[Records provided]
- - -
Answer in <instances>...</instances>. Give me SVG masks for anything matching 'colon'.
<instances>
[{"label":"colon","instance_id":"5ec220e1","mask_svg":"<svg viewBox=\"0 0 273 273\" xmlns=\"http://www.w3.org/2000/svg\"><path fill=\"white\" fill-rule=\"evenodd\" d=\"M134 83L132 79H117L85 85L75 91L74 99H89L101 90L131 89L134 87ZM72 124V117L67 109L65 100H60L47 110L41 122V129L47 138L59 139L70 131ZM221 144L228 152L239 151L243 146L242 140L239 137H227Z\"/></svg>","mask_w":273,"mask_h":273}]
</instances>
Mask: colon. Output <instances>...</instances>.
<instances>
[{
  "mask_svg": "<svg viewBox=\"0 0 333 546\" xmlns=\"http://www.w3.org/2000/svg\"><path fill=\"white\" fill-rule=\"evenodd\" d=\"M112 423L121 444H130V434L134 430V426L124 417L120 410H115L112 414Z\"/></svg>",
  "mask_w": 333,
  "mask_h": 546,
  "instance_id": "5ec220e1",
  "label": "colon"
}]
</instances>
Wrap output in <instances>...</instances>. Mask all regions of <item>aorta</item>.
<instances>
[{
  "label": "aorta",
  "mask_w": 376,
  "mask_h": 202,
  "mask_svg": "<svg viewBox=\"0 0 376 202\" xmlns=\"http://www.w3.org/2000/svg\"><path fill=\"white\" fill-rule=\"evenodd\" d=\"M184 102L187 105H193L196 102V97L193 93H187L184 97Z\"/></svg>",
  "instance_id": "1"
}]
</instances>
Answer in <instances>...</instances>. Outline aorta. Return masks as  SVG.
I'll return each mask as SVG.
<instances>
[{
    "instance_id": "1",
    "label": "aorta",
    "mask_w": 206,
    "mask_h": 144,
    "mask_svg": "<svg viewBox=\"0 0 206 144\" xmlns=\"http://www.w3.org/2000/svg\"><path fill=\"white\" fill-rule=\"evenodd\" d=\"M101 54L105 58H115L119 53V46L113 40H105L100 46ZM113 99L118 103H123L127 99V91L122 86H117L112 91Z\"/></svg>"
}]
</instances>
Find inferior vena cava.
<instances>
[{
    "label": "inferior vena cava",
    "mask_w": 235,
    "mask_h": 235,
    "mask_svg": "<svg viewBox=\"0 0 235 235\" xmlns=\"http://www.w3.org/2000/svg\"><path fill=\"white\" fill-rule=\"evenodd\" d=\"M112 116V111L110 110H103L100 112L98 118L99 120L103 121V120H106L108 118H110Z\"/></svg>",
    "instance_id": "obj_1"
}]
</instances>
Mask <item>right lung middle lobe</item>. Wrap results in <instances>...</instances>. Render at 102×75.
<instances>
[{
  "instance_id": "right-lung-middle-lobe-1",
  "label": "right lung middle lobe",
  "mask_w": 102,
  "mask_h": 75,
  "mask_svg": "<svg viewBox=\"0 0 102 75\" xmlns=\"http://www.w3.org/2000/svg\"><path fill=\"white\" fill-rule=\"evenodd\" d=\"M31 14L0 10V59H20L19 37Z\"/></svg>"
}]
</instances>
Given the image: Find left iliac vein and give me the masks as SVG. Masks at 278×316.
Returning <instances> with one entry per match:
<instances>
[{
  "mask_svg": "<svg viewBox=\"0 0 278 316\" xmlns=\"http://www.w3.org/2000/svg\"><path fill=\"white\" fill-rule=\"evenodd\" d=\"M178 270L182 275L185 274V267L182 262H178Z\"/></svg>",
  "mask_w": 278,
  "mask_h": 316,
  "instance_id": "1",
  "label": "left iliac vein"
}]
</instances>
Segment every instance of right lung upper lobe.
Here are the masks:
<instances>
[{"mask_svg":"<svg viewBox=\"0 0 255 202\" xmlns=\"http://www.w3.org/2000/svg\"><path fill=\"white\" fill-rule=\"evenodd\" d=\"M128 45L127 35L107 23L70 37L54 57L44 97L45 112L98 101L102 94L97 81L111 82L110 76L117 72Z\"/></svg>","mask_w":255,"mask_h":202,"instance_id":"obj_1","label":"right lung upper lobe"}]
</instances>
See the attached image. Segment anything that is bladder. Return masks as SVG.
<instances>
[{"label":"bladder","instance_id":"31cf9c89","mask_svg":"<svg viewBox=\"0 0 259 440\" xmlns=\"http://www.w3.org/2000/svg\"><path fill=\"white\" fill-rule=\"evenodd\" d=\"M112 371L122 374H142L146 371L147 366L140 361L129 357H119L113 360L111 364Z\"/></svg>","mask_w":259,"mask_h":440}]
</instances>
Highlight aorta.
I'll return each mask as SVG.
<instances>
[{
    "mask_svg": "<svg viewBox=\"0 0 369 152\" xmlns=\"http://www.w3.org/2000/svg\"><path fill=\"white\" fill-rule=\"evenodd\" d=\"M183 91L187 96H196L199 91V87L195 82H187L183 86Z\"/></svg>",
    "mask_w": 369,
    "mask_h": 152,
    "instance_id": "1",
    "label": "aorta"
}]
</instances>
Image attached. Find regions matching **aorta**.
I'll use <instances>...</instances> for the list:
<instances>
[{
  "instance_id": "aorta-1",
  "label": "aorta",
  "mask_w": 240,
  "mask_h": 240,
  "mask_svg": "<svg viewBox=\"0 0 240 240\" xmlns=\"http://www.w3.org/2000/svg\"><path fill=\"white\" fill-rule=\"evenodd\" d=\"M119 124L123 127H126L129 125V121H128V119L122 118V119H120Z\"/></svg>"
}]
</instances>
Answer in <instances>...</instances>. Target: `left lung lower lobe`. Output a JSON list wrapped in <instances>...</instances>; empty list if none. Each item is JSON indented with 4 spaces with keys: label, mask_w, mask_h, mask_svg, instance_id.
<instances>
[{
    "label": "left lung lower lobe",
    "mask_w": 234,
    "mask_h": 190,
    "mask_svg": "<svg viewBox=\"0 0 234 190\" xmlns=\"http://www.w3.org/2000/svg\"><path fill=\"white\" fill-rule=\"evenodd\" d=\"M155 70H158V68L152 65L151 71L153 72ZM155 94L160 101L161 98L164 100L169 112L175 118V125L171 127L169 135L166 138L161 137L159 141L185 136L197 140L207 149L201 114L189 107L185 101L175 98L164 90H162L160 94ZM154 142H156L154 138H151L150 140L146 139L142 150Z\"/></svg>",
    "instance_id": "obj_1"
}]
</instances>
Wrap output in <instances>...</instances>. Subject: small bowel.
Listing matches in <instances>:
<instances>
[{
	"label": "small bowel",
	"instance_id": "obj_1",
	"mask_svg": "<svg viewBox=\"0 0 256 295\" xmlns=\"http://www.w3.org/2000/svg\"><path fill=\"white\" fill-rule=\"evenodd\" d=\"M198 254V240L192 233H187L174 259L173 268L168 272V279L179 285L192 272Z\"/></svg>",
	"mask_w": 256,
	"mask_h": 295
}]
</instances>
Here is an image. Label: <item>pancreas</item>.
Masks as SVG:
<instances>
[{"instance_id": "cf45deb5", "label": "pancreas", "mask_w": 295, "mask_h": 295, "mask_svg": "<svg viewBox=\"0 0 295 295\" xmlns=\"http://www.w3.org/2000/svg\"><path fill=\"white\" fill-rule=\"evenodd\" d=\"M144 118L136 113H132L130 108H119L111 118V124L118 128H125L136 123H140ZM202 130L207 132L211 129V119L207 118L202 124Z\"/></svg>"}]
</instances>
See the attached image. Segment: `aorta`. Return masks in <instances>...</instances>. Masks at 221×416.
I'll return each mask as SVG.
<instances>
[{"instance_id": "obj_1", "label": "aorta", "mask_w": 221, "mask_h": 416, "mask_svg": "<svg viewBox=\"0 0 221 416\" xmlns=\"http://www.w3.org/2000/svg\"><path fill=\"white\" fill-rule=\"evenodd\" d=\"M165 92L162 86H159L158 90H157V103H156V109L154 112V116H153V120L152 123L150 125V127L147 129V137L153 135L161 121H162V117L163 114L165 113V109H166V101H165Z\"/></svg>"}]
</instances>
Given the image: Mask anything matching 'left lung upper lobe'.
- - -
[Task statement]
Word for word, please return the lines from the one containing "Here is an image." through the end of the listing, both ends included, and nothing else.

[Solution for this problem]
Here is an image. Label: <item>pancreas</item>.
Masks as SVG:
<instances>
[{"instance_id": "cf45deb5", "label": "pancreas", "mask_w": 295, "mask_h": 295, "mask_svg": "<svg viewBox=\"0 0 295 295\" xmlns=\"http://www.w3.org/2000/svg\"><path fill=\"white\" fill-rule=\"evenodd\" d=\"M144 118L136 113H132L130 108H119L111 118V124L118 128H125L136 123H140ZM202 130L207 132L211 129V119L207 118L202 124Z\"/></svg>"}]
</instances>
See the attached image. Segment: `aorta`. Return masks in <instances>...</instances>. Masks at 221×416.
I'll return each mask as SVG.
<instances>
[{"instance_id": "obj_1", "label": "aorta", "mask_w": 221, "mask_h": 416, "mask_svg": "<svg viewBox=\"0 0 221 416\" xmlns=\"http://www.w3.org/2000/svg\"><path fill=\"white\" fill-rule=\"evenodd\" d=\"M165 92L162 86H159L158 90H157V103H156V109L154 112V116H153V120L152 123L150 125V127L147 129V137L153 135L161 121H162V117L163 114L165 113V109H166V101H165Z\"/></svg>"}]
</instances>
Given the image: Mask anything matching 'left lung upper lobe'.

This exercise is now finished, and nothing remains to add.